▶ [Description of the task]:
Copy all lines containing the string "alphabetisch" from the records below.

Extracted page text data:

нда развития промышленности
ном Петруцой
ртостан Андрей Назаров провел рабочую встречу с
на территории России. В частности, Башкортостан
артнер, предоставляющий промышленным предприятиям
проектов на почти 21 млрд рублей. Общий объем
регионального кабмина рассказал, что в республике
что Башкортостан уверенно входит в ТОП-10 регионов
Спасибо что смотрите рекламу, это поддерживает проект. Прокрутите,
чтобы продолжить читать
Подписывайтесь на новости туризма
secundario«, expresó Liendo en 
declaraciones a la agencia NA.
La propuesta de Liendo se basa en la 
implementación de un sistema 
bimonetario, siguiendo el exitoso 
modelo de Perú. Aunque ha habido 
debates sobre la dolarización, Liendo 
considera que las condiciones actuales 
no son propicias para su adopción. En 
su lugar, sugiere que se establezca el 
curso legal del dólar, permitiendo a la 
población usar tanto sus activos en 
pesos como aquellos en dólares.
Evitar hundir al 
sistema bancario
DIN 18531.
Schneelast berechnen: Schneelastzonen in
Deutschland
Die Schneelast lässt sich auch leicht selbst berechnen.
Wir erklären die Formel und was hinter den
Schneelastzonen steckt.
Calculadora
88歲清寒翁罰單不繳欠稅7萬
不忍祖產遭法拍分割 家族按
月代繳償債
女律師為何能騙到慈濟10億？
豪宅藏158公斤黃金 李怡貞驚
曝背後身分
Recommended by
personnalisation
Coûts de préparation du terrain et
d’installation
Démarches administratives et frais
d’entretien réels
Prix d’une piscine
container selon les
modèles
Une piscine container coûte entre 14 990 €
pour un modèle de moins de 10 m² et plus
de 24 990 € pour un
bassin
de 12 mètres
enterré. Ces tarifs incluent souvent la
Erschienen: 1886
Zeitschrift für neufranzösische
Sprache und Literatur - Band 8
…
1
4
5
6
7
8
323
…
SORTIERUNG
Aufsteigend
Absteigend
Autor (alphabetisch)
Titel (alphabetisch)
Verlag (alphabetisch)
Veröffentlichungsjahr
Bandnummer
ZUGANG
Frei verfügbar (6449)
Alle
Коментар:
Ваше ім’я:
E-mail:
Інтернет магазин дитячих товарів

▶ [Solution for this problem]:
Autor (alphabetisch)
Titel (alphabetisch)
Verlag (alphabetisch)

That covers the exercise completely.